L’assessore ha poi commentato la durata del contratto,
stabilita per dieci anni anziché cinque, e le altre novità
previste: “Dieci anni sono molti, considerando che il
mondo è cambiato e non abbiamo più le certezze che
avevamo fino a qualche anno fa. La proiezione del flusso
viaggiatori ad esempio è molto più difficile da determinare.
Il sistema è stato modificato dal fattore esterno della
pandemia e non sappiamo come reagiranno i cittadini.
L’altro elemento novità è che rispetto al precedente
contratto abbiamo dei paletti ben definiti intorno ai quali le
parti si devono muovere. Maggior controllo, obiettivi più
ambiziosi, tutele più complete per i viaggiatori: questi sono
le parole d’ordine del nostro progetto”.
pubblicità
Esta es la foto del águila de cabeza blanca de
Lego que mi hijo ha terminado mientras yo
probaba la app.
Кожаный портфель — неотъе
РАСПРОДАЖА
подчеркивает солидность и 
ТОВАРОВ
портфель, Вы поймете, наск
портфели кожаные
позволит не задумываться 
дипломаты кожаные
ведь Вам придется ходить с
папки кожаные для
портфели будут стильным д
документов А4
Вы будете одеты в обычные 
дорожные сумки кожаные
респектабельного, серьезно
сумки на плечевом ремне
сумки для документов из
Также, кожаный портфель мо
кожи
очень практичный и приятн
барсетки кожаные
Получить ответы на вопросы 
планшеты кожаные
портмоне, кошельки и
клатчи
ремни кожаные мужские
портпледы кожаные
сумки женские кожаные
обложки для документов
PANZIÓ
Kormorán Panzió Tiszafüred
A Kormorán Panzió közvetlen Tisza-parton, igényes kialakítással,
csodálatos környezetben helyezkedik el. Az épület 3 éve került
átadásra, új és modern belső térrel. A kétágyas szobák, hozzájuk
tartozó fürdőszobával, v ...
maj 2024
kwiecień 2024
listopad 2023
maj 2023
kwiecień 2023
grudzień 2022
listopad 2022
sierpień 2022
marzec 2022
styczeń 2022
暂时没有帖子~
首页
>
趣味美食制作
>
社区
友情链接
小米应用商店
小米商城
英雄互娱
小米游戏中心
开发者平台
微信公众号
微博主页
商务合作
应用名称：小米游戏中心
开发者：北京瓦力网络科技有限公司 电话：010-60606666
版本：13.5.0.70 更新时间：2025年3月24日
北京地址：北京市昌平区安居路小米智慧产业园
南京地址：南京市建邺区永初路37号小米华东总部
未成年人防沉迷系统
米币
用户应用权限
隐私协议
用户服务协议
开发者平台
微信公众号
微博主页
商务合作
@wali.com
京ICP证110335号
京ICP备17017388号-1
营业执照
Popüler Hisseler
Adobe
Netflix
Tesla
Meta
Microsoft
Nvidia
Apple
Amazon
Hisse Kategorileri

*Directions*:
The data given before this task must be transcribed exactly and in full.

*Exercise response*:
L’assessore ha poi commentato la durata del contratto,
stabilita per dieci anni anziché cinque, e le altre novità
previste: “Dieci anni sono molti, considerando che il
mondo è cambiato e non abbiamo più le certezze che
avevamo fino a qualche anno fa. La proiezione del flusso
viaggiatori ad esempio è molto più difficile da determinare.
Il sistema è stato modificato dal fattore esterno della
pandemia e non sappiamo come reagiranno i cittadini.
L’altro elemento novità è che rispetto al precedente
contratto abbiamo dei paletti ben definiti intorno ai quali le
parti si devono muovere. Maggior controllo, obiettivi più
ambiziosi, tutele più complete per i viaggiatori: questi sono
le parole d’ordine del nostro progetto”.
pubblicità
Esta es la foto del águila de cabeza blanca de
Lego que mi hijo ha terminado mientras yo
probaba la app.
Кожаный портфель — неотъе
РАСПРОДАЖА
подчеркивает солидность и 
ТОВАРОВ
портфель, Вы поймете, наск
портфели кожаные
позволит не задумываться 
дипломаты кожаные
ведь Вам придется ходить с
папки кожаные для
портфели будут стильным д
документов А4
Вы будете одеты в обычные 
дорожные сумки кожаные
респектабельного, серьезно
сумки на плечевом ремне
сумки для документов из
Также, кожаный портфель мо
кожи
очень практичный и приятн
барсетки кожаные
Получить ответы на вопросы 
планшеты кожаные
портмоне, кошельки и
клатчи
ремни кожаные мужские
портпледы кожаные
сумки женские кожаные
обложки для документов
PANZIÓ
Kormorán Panzió Tiszafüred
A Kormorán Panzió közvetlen Tisza-parton, igényes kialakítással,
csodálatos környezetben helyezkedik el. Az épület 3 éve került
átadásra, új és modern belső térrel. A kétágyas szobák, hozzájuk
tartozó fürdőszobával, v ...
maj 2024
kwiecień 2024
listopad 2023
maj 2023
kwiecień 2023
grudzień 2022
listopad 2022
sierpień 2022
marzec 2022
styczeń 2022
暂时没有帖子~
首页
>
趣味美食制作
>
社区
友情链接
小米应用商店
小米商城
英雄互娱
小米游戏中心
开发者平台
微信公众号
微博主页
商务合作
应用名称：小米游戏中心
开发者：北京瓦力网络科技有限公司 电话：010-60606666
版本：13.5.0.70 更新时间：2025年3月24日
北京地址：北京市昌平区安居路小米智慧产业园
南京地址：南京市建邺区永初路37号小米华东总部
未成年人防沉迷系统
米币
用户应用权限
隐私协议
用户服务协议
开发者平台
微信公众号
微博主页
商务合作
@wali.com
京ICP证110335号
京ICP备17017388号-1
营业执照
Popüler Hisseler
Adobe
Netflix
Tesla
Meta
Microsoft
Nvidia
Apple
Amazon
Hisse Kategorileri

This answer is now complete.